For some, it may be the space to stutter and stammer, for others, not feeling the need to maintain eye contact or sit still. “Speaking up” doesn’t just mean verbally either. We may speak up via text, email, written note, sign language, drawing, or a different language to the dominant one of the group.
Many tools, metrics, surveys and measurement practices provide average “scores” that can hide outliers. In fact, it’s the outliers – those people in the group who feel least safe – who we need to support and address the needs of most. A team of 10 people who score high may be hiding one or two members who are feeling excluded or unsafe – and that’s a team with a problem.
And in practice, there is no such thing as too much psychological safety. There are no cases where it’s useful for someone to be afraid to speak up, not least because those who are least likely to speak up are likely to already be under-represented or disenfranchised.
We all possess the capacity to diminish or destroy psychological safety for those around us, and as such, we all have a responsibility to foster it. This applies to the teams and groups we’re in as well as things like the social platforms that we use.

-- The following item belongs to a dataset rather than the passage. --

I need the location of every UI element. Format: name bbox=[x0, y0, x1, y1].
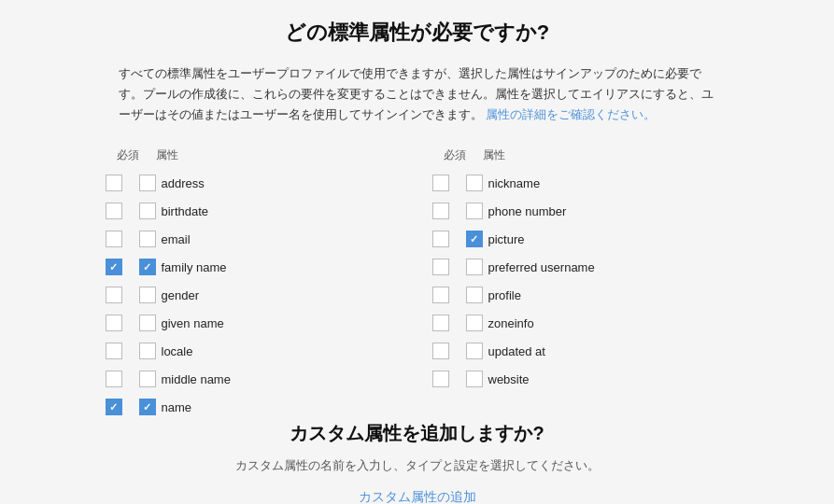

It’s easy to damage psychological safety, whether by blaming for a mistake or simply abrasively telling someone we’re too busy to deal with their question right now. It’s harder to take care about the spaces we create and how we respond when someone tells us something we’d rather not hear. And remember: the observer effect is very strong in psychological safety.
The inner belief of psychological safety arises from past and present outer conditions. When we focus only on the people, we risk individualising what is often a systemic issue. When we focus only on systems, we risk overlooking the responsibility and accountability of people, including ourselves, within the system. It’s both, not one or the other.
Whilst psychological safety improves outcomes – safety, quality, speed, innovation, and many other work related outcomes, it is also fundamentally a moral and ethical right. We all deserve to feel safe to speak up in the workplace, classroom, community and elsewhere in our lives – it’s simply an added bonus that psychological safety also leads to better outcomes.